*Your task*. In the copy you make, include no pictures, and transcribe every record exactly.
··· Data shown ···
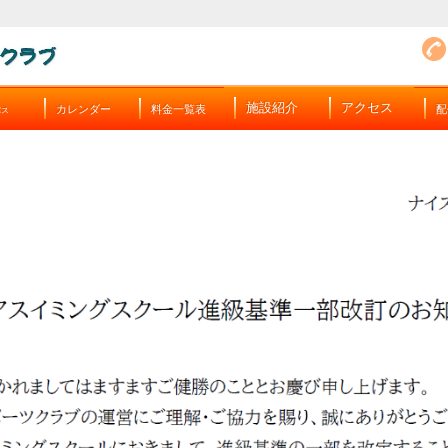
施設紹介
アクセス
カレンダー
料金一覧表
配
バス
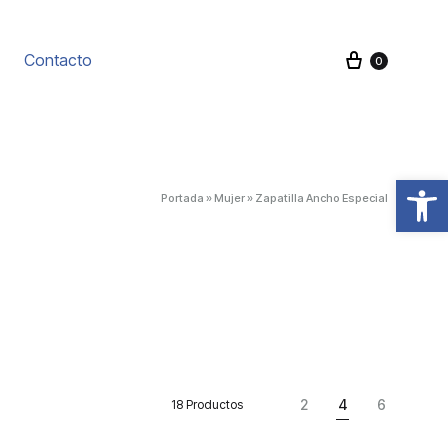
Carrito
Contacto
0
Abrir barra de herramientas
Portada
»
Mujer
»
Zapatilla Ancho Especial
2
4
6
18 Productos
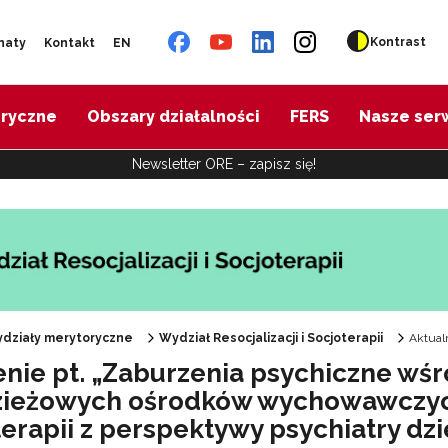
Kontrast
naty
Kontakt
EN
oryczne
Obszary działalności
FERS
Nasze ser
Newsletter ORE – zapisz się!
działy merytoryczne
Wydział Resocjalizacji i Socjoterapii
Aktual
enie pt. „Zaburzenia psychiczne w
ieżowych ośrodków wychowawczy
erapii z perspektywy psychiatry dzi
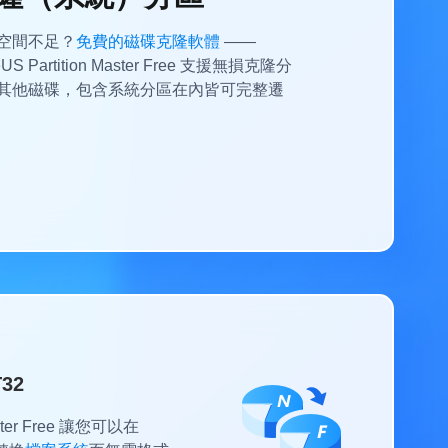
空間不足？
免費的磁碟克隆軟體
——
eUS Partition Master Free 支援無損克隆分
其他磁碟，包含系統分區在內皆可完整遷
32
Master Free 讓您可以在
···
*Answer space*.
施設紹介
アクセス
カレンダー
料金一覧表
配
バス
Carrito
Contacto
0
Abrir barra de herramientas
Portada
»
Mujer
»
Zapatilla Ancho Especial
2
4
6
18 Productos
Kontrast
naty
Kontakt
EN
oryczne
Obszary działalności
FERS
Nasze ser
Newsletter ORE – zapisz się!
działy merytoryczne
Wydział Resocjalizacji i Socjoterapii
Aktual
enie pt. „Zaburzenia psychiczne w
ieżowych ośrodków wychowawczy
erapii z perspektywy psychiatry dzi
空間不足？
免費的磁碟克隆軟體
——
eUS Partition Master Free 支援無損克隆分
其他磁碟，包含系統分區在內皆可完整遷
32
Master Free 讓您可以在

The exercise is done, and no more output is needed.